While we appreciate the work you have done so far, our argument has always been that it is simply not enough. The Rebecca Project and the girl survivors appeal to your sense of morality, and we hoped that your response would be quite different. Sex trafficking affects as many as 300,000 American children a year and, whether you like it or not, Craigslist plays a major role in this industry. We are asking you to take responsibility, ownership and adequate action for the website that bears your name. On numerous occasions you've cited the measures Craigslist has taken to address child sex trafficking. However, the National Center for Missing and Exploited Children has said that there were less than 50 reports in 2009. How is this possible if you are manually screening every ad on a website that boasts millions of users and billions of transactions? With Craigslist operating in all 50 states and internationally, the fact that less than 50 cases have been reported illustrates that your manual screening is inadequate.

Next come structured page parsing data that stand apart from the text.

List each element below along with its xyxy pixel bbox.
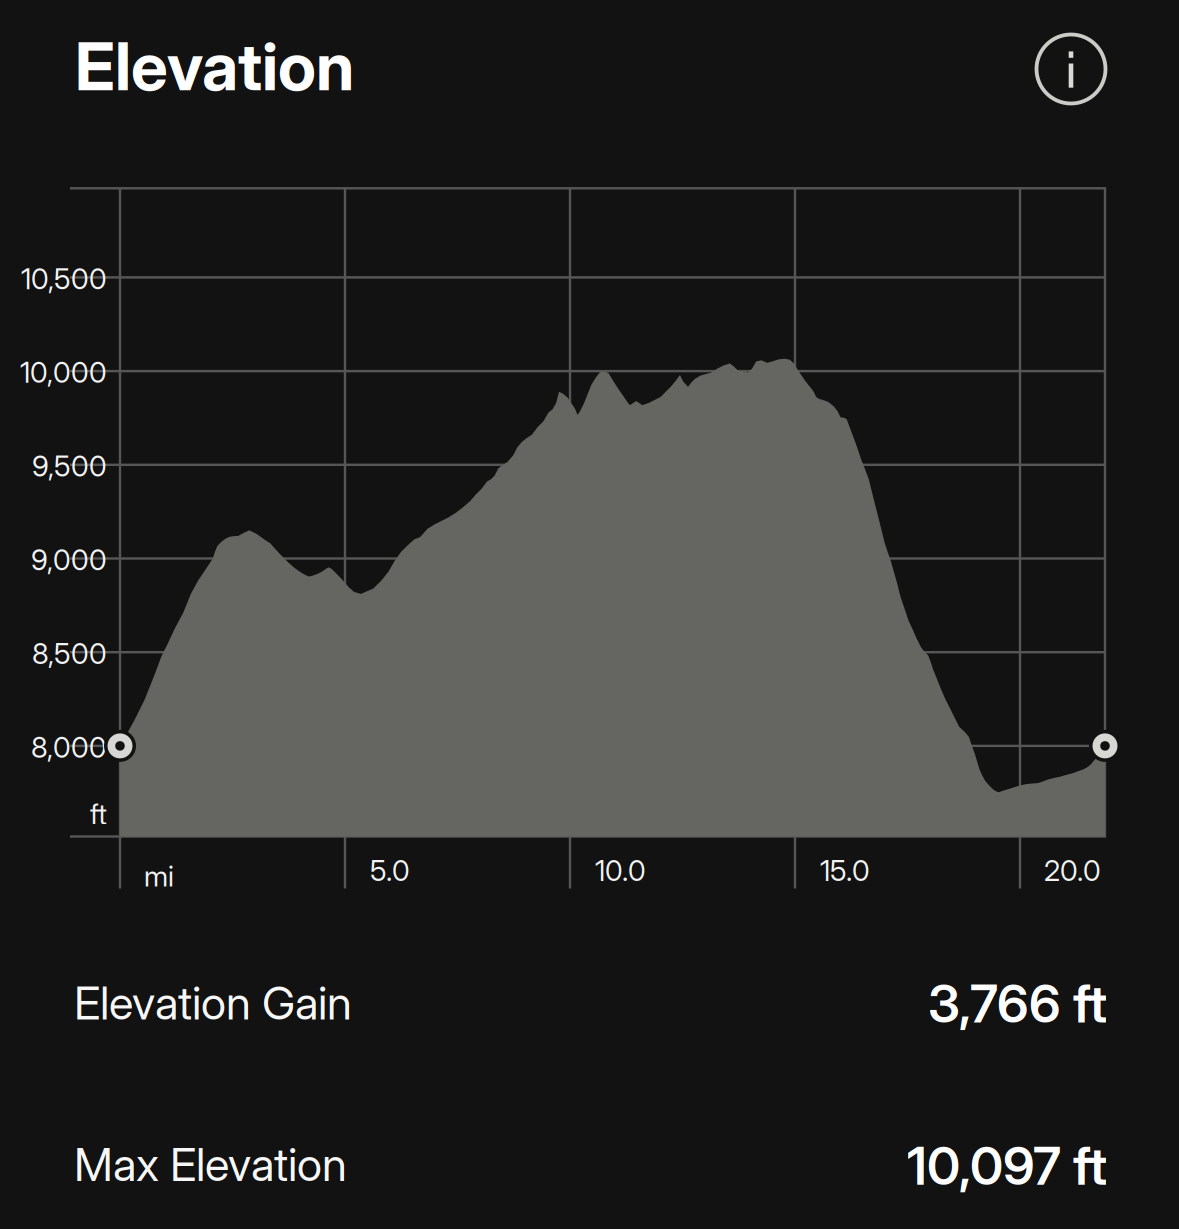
staticText: 20.0 (1044, 853, 1101, 888)
staticText: 10.0 (595, 853, 646, 888)
staticText: 9,500 (32, 449, 107, 484)
staticText: ft (90, 797, 107, 831)
staticText: 8,500 (32, 636, 107, 671)
staticText: 5.0 (370, 853, 410, 888)
staticText: 9,000 (31, 542, 107, 577)
staticText: 10,000 (20, 355, 107, 390)
staticText: 3,766 ft (928, 972, 1107, 1035)
staticText: 10,500 (21, 261, 107, 296)
staticText: 10,097 ft (907, 1134, 1107, 1197)
staticText: 15.0 (820, 853, 870, 888)
staticText: mi (144, 859, 174, 893)
staticText: Elevation (75, 27, 354, 106)
staticText: 8,000 (31, 730, 107, 765)
button[interactable]: Info (1025, 23, 1117, 115)
staticText: Elevation Gain (74, 976, 352, 1030)
staticText: Max Elevation (74, 1137, 347, 1192)
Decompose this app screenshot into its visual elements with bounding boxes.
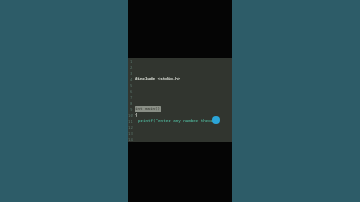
staticText: 10 [128, 113, 133, 118]
staticText: 7 [130, 95, 133, 100]
staticText: 2 [130, 65, 133, 70]
staticText: { [135, 112, 138, 118]
staticText: #include <stdio.h> [135, 76, 181, 82]
staticText: int main() [135, 106, 161, 112]
staticText: 12 [128, 125, 133, 130]
staticText: 1 [130, 59, 133, 64]
staticText: 3 [130, 71, 133, 76]
button[interactable]: 1 [128, 0, 232, 202]
staticText: 14 [128, 137, 133, 142]
staticText: 9 [130, 107, 133, 112]
staticText: 4 [130, 77, 133, 82]
other: Touch indicator [212, 116, 220, 124]
staticText: 5 [130, 83, 133, 88]
staticText: 13 [128, 131, 133, 136]
staticText: printf("enter any number through keyboar… [138, 118, 235, 124]
staticText: 11 [128, 119, 133, 124]
staticText: 6 [130, 89, 133, 94]
staticText: 8 [130, 101, 133, 106]
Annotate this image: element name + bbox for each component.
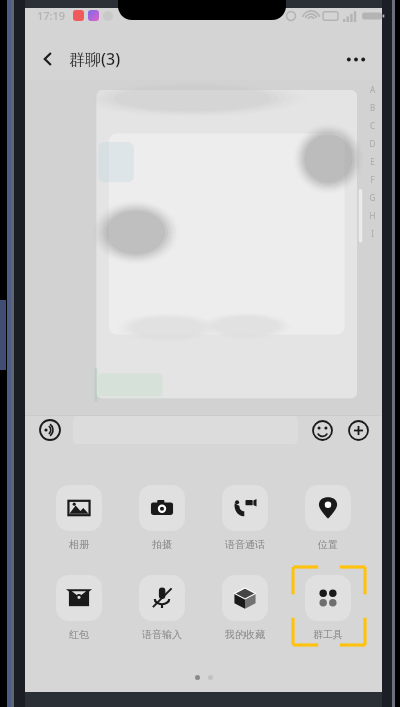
button[interactable]: Back xyxy=(31,42,65,76)
staticText: I xyxy=(367,228,378,246)
staticText: 群工具 xyxy=(313,628,343,641)
button[interactable]: 位置 xyxy=(289,477,367,557)
button[interactable]: 语音输入 xyxy=(123,567,201,647)
button[interactable]: Emoji xyxy=(308,416,336,444)
button[interactable]: 拍摄 xyxy=(123,477,201,557)
button[interactable]: 群工具 xyxy=(289,567,367,647)
staticText: C xyxy=(367,120,378,138)
staticText: A xyxy=(367,84,378,102)
staticText: 语音通话 xyxy=(225,538,265,551)
button[interactable]: More attachments xyxy=(344,416,372,444)
staticText: F xyxy=(367,174,378,192)
button[interactable]: 我的收藏 xyxy=(206,567,284,647)
staticText: 17:19 xyxy=(37,8,66,23)
staticText: 群聊(3) xyxy=(69,48,121,70)
staticText: H xyxy=(367,210,378,228)
staticText: 红包 xyxy=(69,628,89,641)
button[interactable]: 相册 xyxy=(40,477,118,557)
staticText: 语音输入 xyxy=(142,628,182,641)
staticText: D xyxy=(367,138,378,156)
staticText: B xyxy=(367,102,378,120)
staticText: E xyxy=(367,156,378,174)
staticText: 相册 xyxy=(69,538,89,551)
button[interactable]: 红包 xyxy=(40,567,118,647)
staticText: 位置 xyxy=(318,538,338,551)
button[interactable]: 语音通话 xyxy=(206,477,284,557)
button[interactable]: More options xyxy=(338,41,374,77)
button[interactable]: Voice input xyxy=(35,415,65,445)
staticText: 拍摄 xyxy=(152,538,172,551)
staticText: 我的收藏 xyxy=(225,628,265,641)
staticText: G xyxy=(367,192,378,210)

Finally, we want to remind you that the victims here are young girls, usually between the ages of 11 and 14. The victims are underage girls and vulnerable children, lured or kidnapped from their homes by traffickers. Your website enables sex trafficking by allowing these men to sell the girls online. Your website connects the child victims to men who physically and sexually abuse the girls. This is a reality for not only AK and MC, but for hundreds of girls in the United States, Puerto Rico and Guam. Simply put, we are appalled that you are requesting the police reports from young victims as proof of their trauma. But Craig, your close relationship with law enforcement should make you well aware of these facts and we urge you to respect victims' rights and remove your requests for police reports from your websites and blog.
Craig, if this were a bar and children were being raped in the basement we would close the bar down to protect the children. We are asking you to do what's right, close down the adult services section until you have an effective solution that ensures children will not be bought and sold online. When asked for a comment, the President of the National Center for Missing and Exploited Children told us, "Craigslist has taken steps, including requiring credit card validation, screening ads, reporting suspicious ads to the National Center for Missing & Exploited Children, and cooperating with law enforcement investigations. Yet, American kids continue to be marketed and sold online for sex. The problem is not declining, it is growing. The goal is to end this insidious 'industry.' Craigslist needs to do more, and every other online classifieds company needs to join them."
Craig, please join us in fighting these criminals together and lead your industry in this fight.